Please state how many lines of the records below contain the word "title". Give the number and nothing else.

┄┄┄┄┄┄┄┄┄┄┄┄┄┄┄┄┄┄┄┄

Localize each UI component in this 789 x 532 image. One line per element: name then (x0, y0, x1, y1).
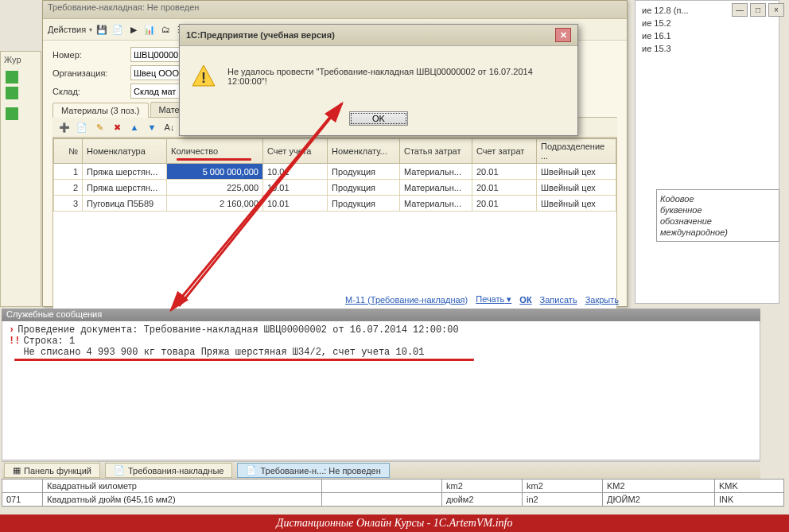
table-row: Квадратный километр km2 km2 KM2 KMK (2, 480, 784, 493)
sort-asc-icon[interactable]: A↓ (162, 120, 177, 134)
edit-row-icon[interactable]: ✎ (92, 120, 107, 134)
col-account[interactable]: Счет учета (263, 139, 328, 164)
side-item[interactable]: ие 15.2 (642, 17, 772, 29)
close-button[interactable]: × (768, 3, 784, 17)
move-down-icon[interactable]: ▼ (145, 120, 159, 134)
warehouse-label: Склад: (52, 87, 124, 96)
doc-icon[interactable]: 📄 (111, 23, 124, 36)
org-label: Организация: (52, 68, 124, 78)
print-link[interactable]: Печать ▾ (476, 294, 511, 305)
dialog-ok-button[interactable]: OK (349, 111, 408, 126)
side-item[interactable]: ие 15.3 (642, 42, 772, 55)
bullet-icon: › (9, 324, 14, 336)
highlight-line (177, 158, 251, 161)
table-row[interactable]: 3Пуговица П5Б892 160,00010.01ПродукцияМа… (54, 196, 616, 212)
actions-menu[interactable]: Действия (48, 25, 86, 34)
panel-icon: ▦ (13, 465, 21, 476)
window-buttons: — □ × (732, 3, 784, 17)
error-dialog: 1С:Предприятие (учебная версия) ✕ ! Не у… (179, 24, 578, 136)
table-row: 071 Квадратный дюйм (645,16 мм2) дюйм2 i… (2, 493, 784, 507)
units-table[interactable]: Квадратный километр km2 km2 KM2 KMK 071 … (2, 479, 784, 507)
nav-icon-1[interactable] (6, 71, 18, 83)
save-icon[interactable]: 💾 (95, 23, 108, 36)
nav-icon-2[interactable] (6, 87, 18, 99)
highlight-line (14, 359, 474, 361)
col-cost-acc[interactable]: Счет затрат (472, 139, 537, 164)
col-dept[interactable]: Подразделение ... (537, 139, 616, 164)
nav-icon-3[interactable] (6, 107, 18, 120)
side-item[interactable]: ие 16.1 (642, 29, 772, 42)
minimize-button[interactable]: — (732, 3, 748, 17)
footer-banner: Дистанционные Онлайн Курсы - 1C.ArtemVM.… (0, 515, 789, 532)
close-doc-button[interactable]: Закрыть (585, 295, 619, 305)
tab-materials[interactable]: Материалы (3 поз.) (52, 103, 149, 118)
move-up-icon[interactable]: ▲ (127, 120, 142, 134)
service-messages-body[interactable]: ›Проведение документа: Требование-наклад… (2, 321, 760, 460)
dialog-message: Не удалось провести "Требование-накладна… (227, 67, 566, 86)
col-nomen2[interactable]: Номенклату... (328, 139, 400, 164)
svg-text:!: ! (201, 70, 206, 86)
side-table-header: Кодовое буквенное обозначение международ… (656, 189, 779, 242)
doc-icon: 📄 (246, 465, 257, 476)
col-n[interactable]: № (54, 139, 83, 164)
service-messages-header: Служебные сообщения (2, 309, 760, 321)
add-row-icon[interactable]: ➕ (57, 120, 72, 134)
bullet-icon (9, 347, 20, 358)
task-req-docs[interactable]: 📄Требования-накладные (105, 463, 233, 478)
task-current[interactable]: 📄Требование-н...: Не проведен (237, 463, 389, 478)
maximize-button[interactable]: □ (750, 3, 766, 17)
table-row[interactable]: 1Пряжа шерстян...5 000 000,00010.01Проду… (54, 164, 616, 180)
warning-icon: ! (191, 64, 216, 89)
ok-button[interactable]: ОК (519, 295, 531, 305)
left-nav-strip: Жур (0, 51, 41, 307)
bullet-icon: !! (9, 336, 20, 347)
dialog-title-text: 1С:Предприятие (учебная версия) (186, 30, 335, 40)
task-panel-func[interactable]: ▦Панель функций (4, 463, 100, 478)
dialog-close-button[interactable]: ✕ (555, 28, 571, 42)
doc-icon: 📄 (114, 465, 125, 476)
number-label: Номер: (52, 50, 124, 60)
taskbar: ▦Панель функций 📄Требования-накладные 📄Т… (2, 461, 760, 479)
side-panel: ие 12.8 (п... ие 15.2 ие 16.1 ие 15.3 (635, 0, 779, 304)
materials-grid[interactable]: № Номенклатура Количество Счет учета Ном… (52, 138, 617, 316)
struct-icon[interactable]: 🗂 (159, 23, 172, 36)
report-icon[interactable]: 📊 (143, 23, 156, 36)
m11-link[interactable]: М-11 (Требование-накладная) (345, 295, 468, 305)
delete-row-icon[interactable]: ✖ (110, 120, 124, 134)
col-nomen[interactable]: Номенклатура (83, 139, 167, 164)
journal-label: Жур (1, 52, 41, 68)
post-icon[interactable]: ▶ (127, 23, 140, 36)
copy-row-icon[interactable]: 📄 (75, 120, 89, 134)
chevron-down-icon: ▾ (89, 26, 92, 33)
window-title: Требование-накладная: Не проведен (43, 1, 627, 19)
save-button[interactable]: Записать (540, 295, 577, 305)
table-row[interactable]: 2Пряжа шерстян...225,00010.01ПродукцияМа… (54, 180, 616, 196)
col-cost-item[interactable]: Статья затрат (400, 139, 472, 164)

┄┄┄┄┄┄┄┄┄┄┄┄┄┄┄┄┄┄┄┄

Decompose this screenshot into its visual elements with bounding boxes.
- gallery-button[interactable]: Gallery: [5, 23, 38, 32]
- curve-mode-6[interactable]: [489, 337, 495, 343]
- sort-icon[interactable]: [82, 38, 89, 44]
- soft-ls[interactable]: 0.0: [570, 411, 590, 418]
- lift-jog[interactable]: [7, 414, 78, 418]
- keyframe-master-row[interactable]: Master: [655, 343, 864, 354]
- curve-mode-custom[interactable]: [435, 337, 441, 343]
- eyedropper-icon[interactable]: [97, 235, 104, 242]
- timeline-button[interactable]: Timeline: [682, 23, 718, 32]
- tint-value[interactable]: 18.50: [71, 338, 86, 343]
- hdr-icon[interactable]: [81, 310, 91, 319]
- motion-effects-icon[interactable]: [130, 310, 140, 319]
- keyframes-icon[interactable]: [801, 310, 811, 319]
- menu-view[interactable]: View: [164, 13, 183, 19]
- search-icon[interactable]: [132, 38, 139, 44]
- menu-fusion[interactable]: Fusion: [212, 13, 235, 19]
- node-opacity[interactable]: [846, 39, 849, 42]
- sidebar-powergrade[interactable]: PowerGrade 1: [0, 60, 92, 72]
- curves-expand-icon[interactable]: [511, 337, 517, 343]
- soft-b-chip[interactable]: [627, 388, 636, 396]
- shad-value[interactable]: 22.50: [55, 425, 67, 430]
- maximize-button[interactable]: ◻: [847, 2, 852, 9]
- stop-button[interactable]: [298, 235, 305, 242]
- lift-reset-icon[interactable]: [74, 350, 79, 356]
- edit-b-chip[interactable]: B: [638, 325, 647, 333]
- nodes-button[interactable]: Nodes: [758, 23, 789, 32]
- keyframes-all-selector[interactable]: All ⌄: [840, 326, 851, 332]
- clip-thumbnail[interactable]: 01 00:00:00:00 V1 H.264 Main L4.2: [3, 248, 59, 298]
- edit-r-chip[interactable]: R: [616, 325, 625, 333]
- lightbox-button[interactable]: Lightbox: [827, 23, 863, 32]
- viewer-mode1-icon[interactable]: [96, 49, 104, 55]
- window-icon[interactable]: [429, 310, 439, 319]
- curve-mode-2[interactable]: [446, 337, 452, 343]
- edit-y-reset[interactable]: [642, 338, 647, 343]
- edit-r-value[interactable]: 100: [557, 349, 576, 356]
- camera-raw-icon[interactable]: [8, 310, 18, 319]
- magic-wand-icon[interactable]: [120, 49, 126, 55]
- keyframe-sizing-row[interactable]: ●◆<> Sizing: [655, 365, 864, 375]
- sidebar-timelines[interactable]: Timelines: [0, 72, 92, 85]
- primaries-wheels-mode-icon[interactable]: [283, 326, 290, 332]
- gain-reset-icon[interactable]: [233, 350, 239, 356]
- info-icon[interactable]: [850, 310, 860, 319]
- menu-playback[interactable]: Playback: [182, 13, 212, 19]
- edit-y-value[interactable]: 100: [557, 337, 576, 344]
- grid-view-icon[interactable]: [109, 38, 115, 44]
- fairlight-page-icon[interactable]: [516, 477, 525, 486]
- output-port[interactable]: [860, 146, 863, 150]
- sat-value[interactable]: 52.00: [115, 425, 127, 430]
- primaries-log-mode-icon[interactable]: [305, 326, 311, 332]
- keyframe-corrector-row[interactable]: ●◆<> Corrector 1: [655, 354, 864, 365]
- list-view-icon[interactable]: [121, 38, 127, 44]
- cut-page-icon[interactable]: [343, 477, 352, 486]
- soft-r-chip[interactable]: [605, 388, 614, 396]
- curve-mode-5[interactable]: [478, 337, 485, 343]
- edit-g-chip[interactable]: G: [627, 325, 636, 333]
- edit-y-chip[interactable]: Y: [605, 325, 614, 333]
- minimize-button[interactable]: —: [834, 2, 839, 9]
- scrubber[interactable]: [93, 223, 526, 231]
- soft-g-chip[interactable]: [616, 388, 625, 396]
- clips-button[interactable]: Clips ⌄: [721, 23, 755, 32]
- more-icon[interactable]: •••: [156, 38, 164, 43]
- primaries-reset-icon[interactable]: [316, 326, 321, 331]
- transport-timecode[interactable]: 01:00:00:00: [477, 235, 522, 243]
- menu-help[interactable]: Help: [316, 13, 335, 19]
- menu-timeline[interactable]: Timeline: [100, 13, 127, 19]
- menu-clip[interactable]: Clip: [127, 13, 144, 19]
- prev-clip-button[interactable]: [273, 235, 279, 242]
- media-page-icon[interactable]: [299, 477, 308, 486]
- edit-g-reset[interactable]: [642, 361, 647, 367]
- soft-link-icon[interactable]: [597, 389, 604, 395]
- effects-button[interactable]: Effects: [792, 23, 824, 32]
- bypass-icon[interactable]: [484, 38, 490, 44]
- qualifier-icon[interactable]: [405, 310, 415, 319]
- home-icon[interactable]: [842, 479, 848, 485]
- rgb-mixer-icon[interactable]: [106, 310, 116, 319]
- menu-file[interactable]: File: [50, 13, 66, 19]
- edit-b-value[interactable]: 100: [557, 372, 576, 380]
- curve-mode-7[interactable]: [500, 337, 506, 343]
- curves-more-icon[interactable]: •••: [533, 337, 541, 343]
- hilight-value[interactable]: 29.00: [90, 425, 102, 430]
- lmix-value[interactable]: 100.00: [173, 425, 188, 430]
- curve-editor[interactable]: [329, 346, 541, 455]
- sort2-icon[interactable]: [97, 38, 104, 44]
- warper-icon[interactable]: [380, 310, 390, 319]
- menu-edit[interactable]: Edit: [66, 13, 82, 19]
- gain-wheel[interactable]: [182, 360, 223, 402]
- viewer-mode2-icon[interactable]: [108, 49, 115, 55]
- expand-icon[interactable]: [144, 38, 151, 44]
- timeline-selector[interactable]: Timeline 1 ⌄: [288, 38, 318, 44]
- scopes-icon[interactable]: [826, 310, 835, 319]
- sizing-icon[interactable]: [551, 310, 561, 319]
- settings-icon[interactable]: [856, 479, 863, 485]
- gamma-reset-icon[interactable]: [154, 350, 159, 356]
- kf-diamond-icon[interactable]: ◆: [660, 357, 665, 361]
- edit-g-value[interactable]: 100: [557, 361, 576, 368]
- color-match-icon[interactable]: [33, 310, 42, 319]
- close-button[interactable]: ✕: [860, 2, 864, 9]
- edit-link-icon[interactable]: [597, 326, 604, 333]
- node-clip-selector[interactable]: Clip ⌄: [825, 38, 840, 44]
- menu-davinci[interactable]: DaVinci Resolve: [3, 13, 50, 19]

┄┄┄┄┄┄┄┄┄┄┄┄┄┄┄┄┄┄┄┄

[The completed task] 2